Le présent rapport analyse tout d'abord les conséquences de la crise économique sur la vie des Français, à savoir le chômage, la marginalisation et même les problèmes de nutrition, ainsi que leur retentissement sur l'Aide Publique au Développement frappant les pays qui en bénéficient.

Chômage et exclusion : le visage de la crise

Depuis le dernier trimestre 2008, du fait d’une structure socioéconomique chancelante, les plans sociaux dans les entreprises se sont multipliés. En décembre la banque Natixis a annoncé la suppression de 450 postes de travail, sans compter les 850 éliminés en mai. En novembre 2008, PSA Peugeot Citroën a lancé un plan de « départs volontaires » parmi ses 3.550 employés en France. En octobre le groupe informatique Hewlett-Packard a annoncé le licenciement de 580 salariés, tandis qu'en décembre le fabricant d'équipements automobiles Valeo a annoncé la suppression de 1.600 postes de travail.

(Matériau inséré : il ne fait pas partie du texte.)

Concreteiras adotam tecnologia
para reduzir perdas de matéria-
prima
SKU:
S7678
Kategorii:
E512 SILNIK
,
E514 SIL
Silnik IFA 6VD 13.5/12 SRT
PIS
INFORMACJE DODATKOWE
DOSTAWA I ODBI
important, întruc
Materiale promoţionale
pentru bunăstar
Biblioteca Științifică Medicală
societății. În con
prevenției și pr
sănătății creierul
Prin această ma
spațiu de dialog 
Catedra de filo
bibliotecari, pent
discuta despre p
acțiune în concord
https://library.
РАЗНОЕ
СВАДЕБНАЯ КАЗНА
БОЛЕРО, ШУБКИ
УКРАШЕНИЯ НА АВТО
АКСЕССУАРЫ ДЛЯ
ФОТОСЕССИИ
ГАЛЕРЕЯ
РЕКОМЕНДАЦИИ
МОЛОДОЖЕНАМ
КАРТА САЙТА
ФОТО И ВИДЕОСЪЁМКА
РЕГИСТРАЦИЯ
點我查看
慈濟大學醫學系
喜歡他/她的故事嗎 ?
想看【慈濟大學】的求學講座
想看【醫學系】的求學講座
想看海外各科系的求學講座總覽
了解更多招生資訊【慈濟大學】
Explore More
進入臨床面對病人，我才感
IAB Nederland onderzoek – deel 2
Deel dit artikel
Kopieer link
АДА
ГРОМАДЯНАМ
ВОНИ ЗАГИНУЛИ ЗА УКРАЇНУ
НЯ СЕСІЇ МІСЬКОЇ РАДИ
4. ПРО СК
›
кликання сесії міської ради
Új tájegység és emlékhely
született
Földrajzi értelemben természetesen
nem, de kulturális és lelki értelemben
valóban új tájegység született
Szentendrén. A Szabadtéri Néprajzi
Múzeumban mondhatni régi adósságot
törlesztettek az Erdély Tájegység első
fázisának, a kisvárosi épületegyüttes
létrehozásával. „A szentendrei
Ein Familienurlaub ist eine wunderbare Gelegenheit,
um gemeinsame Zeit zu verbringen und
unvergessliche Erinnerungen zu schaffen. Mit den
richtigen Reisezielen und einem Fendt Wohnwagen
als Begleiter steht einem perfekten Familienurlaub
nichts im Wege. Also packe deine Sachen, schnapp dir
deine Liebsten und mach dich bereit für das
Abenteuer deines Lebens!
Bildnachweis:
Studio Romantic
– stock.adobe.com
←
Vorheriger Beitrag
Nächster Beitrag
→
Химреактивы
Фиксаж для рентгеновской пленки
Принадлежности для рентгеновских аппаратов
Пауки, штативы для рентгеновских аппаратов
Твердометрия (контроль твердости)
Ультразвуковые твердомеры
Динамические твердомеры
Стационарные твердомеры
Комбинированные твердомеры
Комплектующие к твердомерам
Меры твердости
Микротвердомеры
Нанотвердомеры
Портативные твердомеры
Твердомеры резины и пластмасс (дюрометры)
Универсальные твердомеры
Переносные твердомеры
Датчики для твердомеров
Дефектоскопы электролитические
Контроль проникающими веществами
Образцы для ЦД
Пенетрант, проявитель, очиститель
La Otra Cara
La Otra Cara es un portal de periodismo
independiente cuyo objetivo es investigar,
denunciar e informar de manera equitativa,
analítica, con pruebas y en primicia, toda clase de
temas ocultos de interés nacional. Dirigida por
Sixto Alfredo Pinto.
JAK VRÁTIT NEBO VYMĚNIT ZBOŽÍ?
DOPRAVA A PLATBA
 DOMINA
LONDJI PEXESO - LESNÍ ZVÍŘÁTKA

Lors du premier semestre 2009, Sanofi-Aventis, le premier groupe pharmaceutique français, a également annoncé un programme initial de « départs volontaires » pour environ 1.300 salariés et l'intention de fermer quatre centres de recherche en France. Le groupe spécialiste en télécommunications Alcatel-Lucent a décidé, en février 2009, de supprimer 200 postes de l'effectif et 400 sous-traitants. D'après l'Observatoire Français des Conjonctures Économiques (OFCE) « l'économie française pourrait perdre quelque 800.000 emplois en 2009 et 2010 ».

Selon le Secours Catholique/Caritas France, « 492.000 EUR (732.400 USD environ) d'aide supplémentaire ont été assignés en tout pendant les huit premiers mois 2008. En Savoie (au sud-est), des journaliers sans travail arrivent dans nos refuges. En Eure (à l'ouest), dans une zone rurale, les agences d'intérim étant saturées doivent refuser des inscriptions. Les habitants de la Côte d'Or (au sud-est de Paris) ont dû faire face, au début de l’année, aux prix élevés du pétrole et des produits alimentaires. Dans ce secteur, les personnes ayant besoin d'aide viennent nous voir de plus en plus souvent, rien que pour boucler le mois. En Val-de-Marne, dans la région parisienne, le nombre de paquets alimentaires à distribuer a beaucoup augmenté ». 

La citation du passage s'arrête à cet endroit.